## Excerpted records
::::

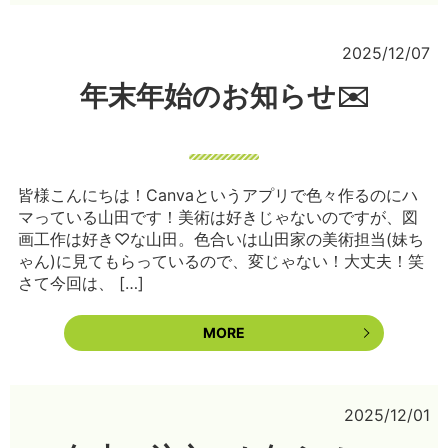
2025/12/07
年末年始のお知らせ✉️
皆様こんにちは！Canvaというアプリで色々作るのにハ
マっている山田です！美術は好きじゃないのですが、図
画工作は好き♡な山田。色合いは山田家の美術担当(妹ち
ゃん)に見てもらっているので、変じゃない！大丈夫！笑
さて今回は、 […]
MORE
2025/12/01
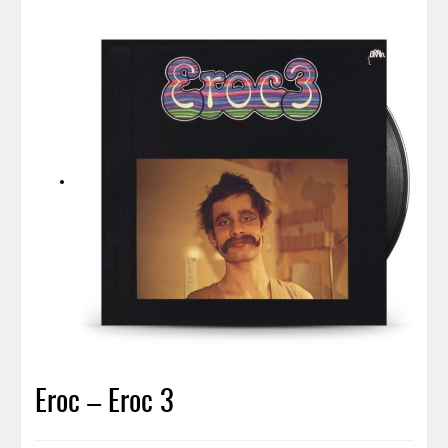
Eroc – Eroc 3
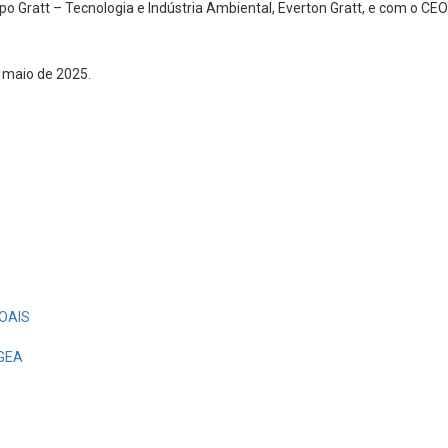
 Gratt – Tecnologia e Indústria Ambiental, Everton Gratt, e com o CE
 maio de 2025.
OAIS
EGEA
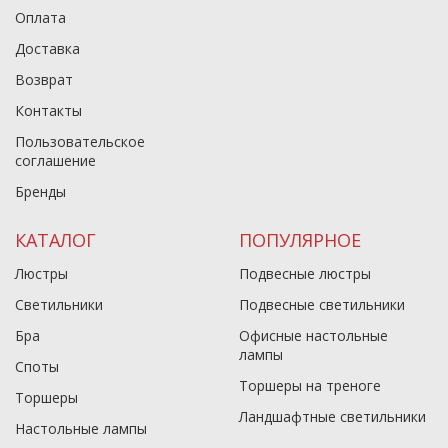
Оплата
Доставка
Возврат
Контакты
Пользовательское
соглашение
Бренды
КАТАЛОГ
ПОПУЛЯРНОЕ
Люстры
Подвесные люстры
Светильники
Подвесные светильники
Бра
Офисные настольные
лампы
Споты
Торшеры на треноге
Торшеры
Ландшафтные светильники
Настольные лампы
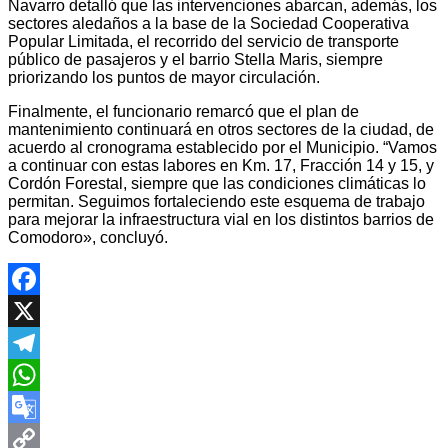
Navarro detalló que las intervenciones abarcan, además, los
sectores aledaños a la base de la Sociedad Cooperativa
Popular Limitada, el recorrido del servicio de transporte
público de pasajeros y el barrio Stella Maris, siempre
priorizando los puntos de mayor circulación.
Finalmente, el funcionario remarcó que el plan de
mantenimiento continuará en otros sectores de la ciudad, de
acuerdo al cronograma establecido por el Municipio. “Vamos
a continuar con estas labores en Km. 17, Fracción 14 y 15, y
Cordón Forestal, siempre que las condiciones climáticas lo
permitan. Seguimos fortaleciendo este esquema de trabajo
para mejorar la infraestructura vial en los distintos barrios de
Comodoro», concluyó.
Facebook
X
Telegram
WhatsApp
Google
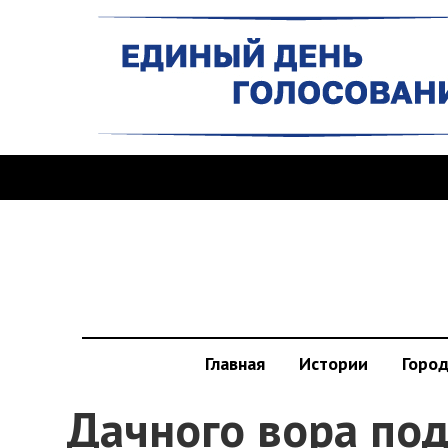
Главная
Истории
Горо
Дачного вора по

::::

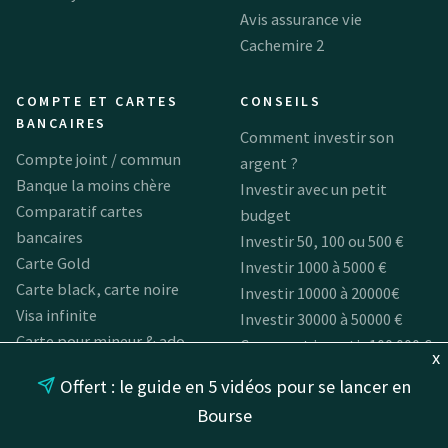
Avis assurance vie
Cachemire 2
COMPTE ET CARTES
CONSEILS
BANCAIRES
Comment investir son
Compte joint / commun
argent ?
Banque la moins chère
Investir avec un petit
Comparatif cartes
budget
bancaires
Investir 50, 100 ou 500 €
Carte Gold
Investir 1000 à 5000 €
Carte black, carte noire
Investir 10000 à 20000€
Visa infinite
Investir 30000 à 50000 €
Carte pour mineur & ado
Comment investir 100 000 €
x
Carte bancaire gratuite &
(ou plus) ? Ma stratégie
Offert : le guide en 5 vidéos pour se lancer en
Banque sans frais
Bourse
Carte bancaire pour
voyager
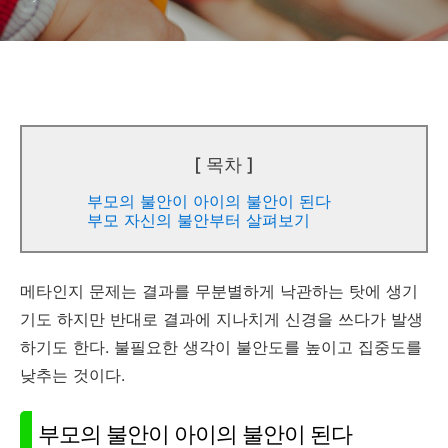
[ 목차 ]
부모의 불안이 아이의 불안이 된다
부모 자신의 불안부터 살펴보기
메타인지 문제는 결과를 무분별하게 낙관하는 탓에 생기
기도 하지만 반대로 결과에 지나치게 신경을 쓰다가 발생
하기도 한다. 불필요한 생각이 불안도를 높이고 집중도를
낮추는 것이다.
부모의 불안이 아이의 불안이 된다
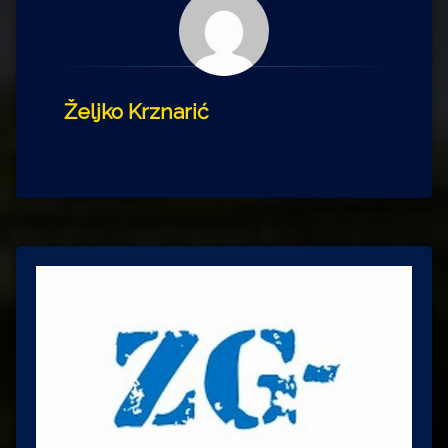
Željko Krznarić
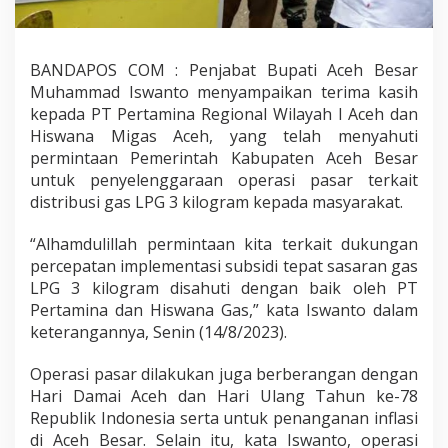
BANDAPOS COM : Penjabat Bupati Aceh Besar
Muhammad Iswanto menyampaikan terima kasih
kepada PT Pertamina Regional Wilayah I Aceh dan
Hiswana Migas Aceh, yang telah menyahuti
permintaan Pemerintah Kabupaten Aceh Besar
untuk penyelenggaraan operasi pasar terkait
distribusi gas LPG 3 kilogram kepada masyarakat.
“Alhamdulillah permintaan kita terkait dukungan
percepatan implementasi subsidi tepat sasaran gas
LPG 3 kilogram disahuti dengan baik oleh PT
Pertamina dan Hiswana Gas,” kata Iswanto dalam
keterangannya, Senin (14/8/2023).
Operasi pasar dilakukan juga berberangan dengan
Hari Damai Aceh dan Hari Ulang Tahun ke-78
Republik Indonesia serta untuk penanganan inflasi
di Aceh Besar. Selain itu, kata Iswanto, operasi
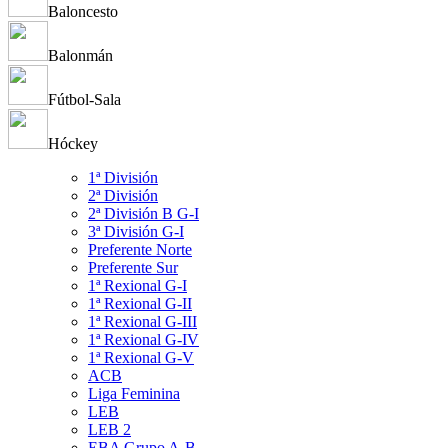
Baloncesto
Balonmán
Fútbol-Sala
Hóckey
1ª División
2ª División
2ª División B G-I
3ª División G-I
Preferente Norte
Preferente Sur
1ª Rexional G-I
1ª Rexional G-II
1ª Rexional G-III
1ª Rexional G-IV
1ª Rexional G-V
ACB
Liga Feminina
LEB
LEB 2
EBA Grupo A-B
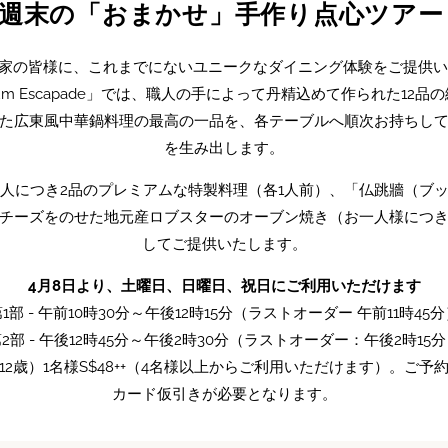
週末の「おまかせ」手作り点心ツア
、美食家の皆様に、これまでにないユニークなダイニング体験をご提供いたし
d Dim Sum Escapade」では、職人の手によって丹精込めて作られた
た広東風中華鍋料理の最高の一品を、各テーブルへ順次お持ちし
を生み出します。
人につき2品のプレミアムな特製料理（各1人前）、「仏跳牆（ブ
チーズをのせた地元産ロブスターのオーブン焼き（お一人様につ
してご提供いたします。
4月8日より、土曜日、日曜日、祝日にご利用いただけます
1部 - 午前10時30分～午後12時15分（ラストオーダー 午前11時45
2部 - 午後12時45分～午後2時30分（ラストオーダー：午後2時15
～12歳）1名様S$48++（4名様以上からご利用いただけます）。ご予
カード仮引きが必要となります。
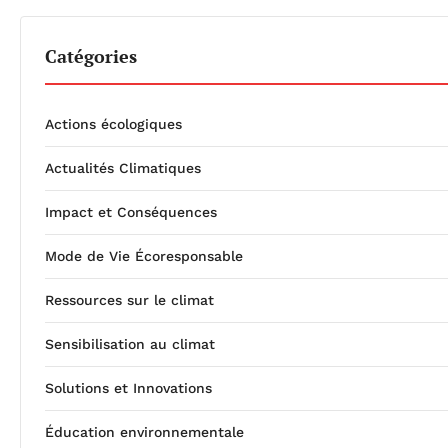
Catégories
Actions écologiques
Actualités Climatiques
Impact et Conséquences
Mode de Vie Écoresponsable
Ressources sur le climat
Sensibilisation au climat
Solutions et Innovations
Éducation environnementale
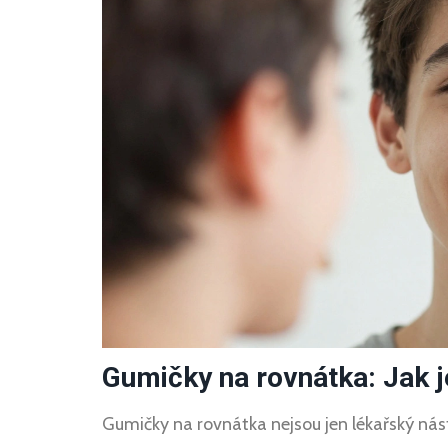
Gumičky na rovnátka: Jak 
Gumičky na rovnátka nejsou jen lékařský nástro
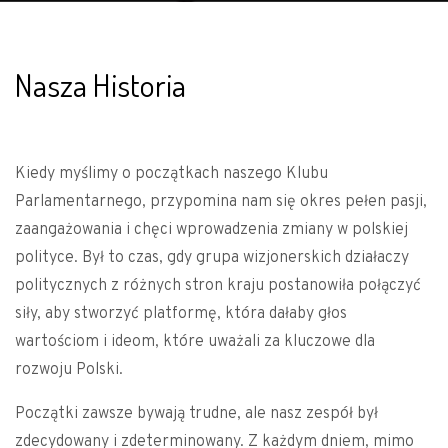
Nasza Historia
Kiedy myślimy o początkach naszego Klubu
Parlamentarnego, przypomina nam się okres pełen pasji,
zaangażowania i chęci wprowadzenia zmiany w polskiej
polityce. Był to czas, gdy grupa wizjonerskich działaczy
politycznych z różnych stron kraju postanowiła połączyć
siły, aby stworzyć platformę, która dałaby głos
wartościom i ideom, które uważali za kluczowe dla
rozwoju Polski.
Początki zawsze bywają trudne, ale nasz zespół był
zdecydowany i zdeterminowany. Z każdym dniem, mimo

::::

## Brief
From the data above, return exactly the lines from the one with "Éducation environnementale" up to and including the one with "zdecydowany i zdeterminowany.". Pictures do not go in the copy.

## Task solution
Éducation environnementale
Gumičky na rovnátka: Jak 
Gumičky na rovnátka nejsou jen lékařský nástro
Nasza Historia
Kiedy myślimy o początkach naszego Klubu
Parlamentarnego, przypomina nam się okres pełen pasji,
zaangażowania i chęci wprowadzenia zmiany w polskiej
polityce. Był to czas, gdy grupa wizjonerskich działaczy
politycznych z różnych stron kraju postanowiła połączyć
siły, aby stworzyć platformę, która dałaby głos
wartościom i ideom, które uważali za kluczowe dla
rozwoju Polski.
Początki zawsze bywają trudne, ale nasz zespół był
zdecydowany i zdeterminowany. Z każdym dniem, mimo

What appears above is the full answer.